How to cut all Lines/Characters in R after specific Characters

65 Views Asked by At

I am currently taking a course that teaches textual analysis in R. As I am fairly new to R, I could not figure out yet how to cut all Lines after a specific set of characters.

For example, I have the following given:

documentName <- "Hello my name is Johann my had is the largest to be deleted X"

My desired outcome is:

documentName <- "Hello my name is Johann"

So far I have tried the following but it is not getting me anywhere.
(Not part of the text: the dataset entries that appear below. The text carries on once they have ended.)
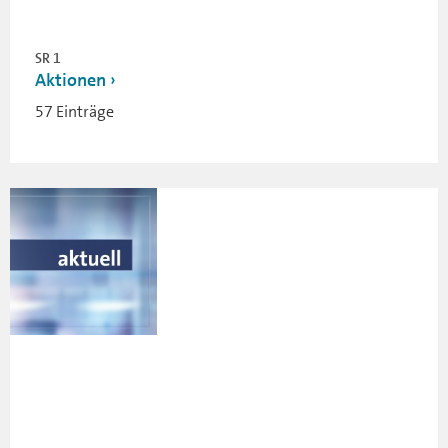
SR 1
Aktionen
57 Einträge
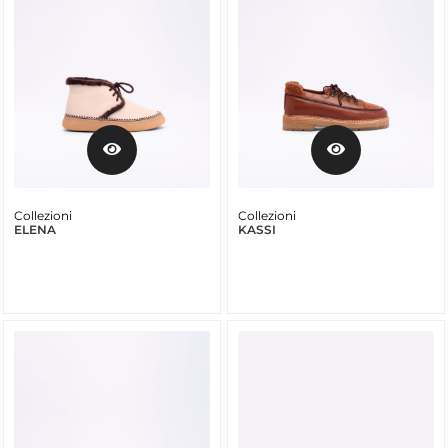
Collezioni
Collezioni
ELENA
KASSI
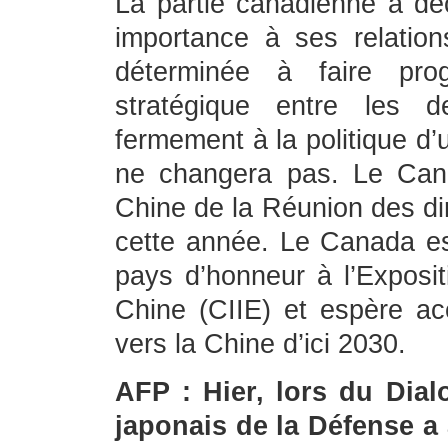
La partie canadienne a déc
importance à ses relation
déterminée à faire prog
stratégique entre les
fermement à la politique d’
ne changera pas. Le Canad
Chine de la Réunion des d
cette année. Le Canada est
pays d’honneur à l’Expositi
Chine (CIIE) et espère ac
vers la Chine d’ici 2030.
AFP : Hier, lors du Dial
japonais de la Défense a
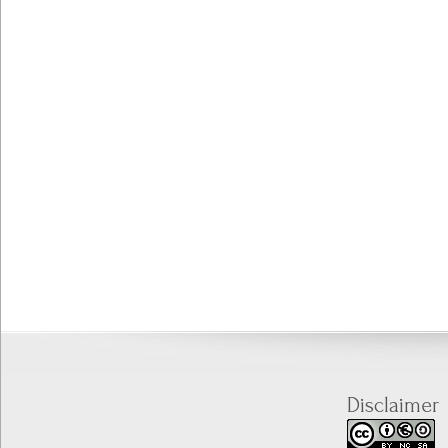
Disclaimer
gsub("(\Johann).*\\","",documentName)

Any hint would be much appreciated.

2

There are 2 best solutions below

1
On BEST ANSWER

Here is one way, capturing all content appearing before Johann:

x <- "Hello my name is Johann my had is the largest to be deleted"
out <- sub("^(.*\\bJohann)\\b.*$", "\\1", x)
out

[1] "Hello my name is Johann"

Another approach, stripping off all content appearing after Johann:

sub("(?<=\\bJohann)\\s+.*$", "", x, perl=TRUE)
0
On

You could use str_remove() from package dplyr

str_remove(documentName, "(?<=Johann).*")
[1] "Hello my name is Johann"

or adjust your gsub() regex to

gsub("(?<=Johann).*", "", documentName, perl=TRUE)
[1] "Hello my name is Johann"